One way to break this system is to take redistricting completely out
of partisan hands. We should, at a minimum, consider putting redistricting
under the control of state redistricting commissions balanced in party
make-up, with perhaps one independent member in case of tie votes. Independent
commissions in Iowa and Washington state produced much more competitive
redistricting after the last census -- four of Iowa's five seats are
competitive.
Alternatively, either though legislation or through a court case, we
could ban partisan gerrymandering. Under current case law, partisan redistricting
and incumbent protection is explicitly allowed. A suit could be brought
to try to change that.

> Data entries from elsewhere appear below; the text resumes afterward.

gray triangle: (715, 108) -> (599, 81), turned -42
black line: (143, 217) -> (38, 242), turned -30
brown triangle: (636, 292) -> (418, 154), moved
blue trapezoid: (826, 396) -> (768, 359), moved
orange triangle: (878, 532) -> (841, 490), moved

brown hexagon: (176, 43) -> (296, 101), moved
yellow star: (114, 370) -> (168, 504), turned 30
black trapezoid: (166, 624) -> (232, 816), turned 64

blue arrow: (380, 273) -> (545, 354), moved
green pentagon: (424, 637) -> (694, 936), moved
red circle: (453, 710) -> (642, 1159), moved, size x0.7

Line-drawers, whether political or independent,
could be forced to follow criteria such as compactness, community of interest,
and proximity rather than simply the principle of creating safe seats.

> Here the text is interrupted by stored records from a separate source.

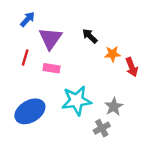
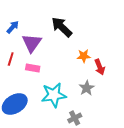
black arrow: (90, 36) -> (62, 27), moved, size x1.6
gray star: (114, 107) -> (87, 88), moved

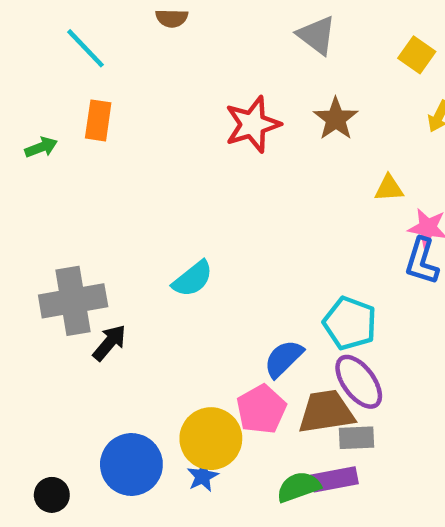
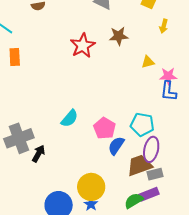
brown star: (336, 119) -> (119, 36), turned -30
purple ellipse: (359, 382) -> (151, 149), turned 60
pink pentagon: (261, 409) -> (104, 128), moved

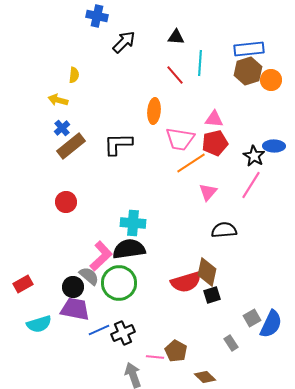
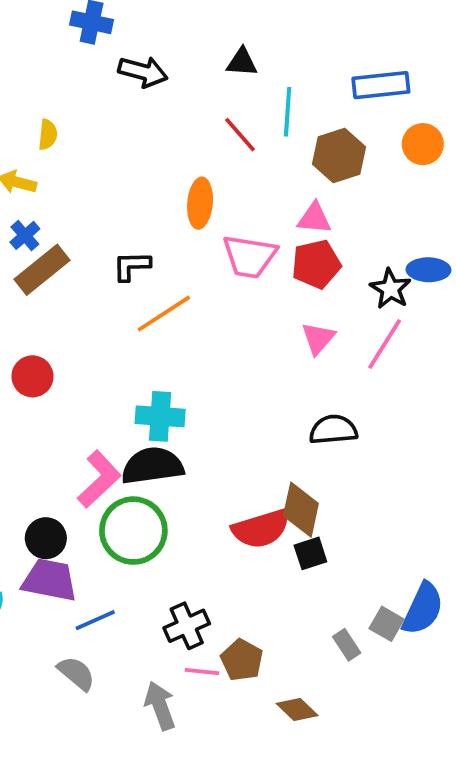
black arrow: (124, 42) -> (143, 72), turned 60
brown hexagon: (248, 71) -> (339, 156), moved
black L-shape: (118, 144) -> (131, 266), size x0.7
orange line: (191, 163) -> (164, 314), moved
pink triangle: (208, 192) -> (318, 338), moved
gray semicircle: (89, 276) -> (76, 673), moved
gray square: (252, 318) -> (387, 624), moved, turned -30
black cross: (123, 333) -> (187, 626), moved

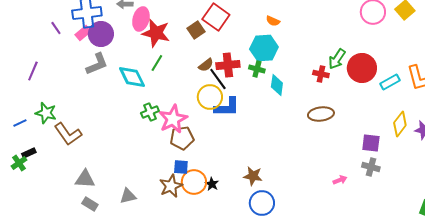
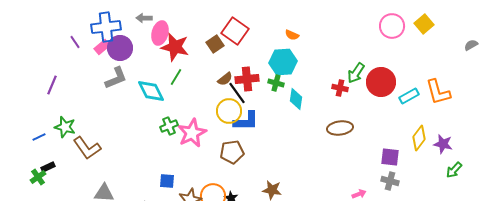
brown pentagon: (182, 138) -> (232, 152), moved
blue square: (181, 167) -> (167, 181), moved

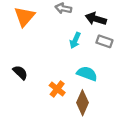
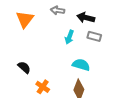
orange cross: (57, 89) -> (43, 87), moved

Yet, even as Democrats try to change the fundamental rules, there are
things they can do to try to win within existing ones. First they need
to absorb and recognize what really happened in 2002 -- that they were
steamrollered, not by George W. Bush, but by the latest redistricting.
This means they must prepare for real hand-to-hand combat by the time
of the next redistricting. (It even could come earlier if any other states
than Texas attempt to redraft redistricting in midstream; Texas Democrats
showed themselves ready for the fight when they dodged the Republican
seat-grab scheme last May by simply leaving the state.) They should study
districts that show a history of Democratic presidential voting but that
now have a Republican representative. More than 30 districts that Gore
carried elected a Republican House member. Most of these are in the Northeast
and in the suburbs of central cities elsewhere. Those seats should, with
the right candidate, be rich targets for Democrats.
Finally, Democrats have to focus on changing their image on the so-called
cultural issues if they are to regain the ability to compete in rural
or exurban districts. While Democrats have done a good job of inoculating
themselves on economic issues, a lot of voters suspect the party of excessively
liberal views on welfare, immigration, gay rights, guns, religion, and
other cultural issues. Democrats must learn to swim against the tide,
address negative perceptions of the party, and broaden the battlefield
of competitive districts. Otherwise, Democrats may spend a long time in
the wilderness before seriously challenging Republicans for control of
the House.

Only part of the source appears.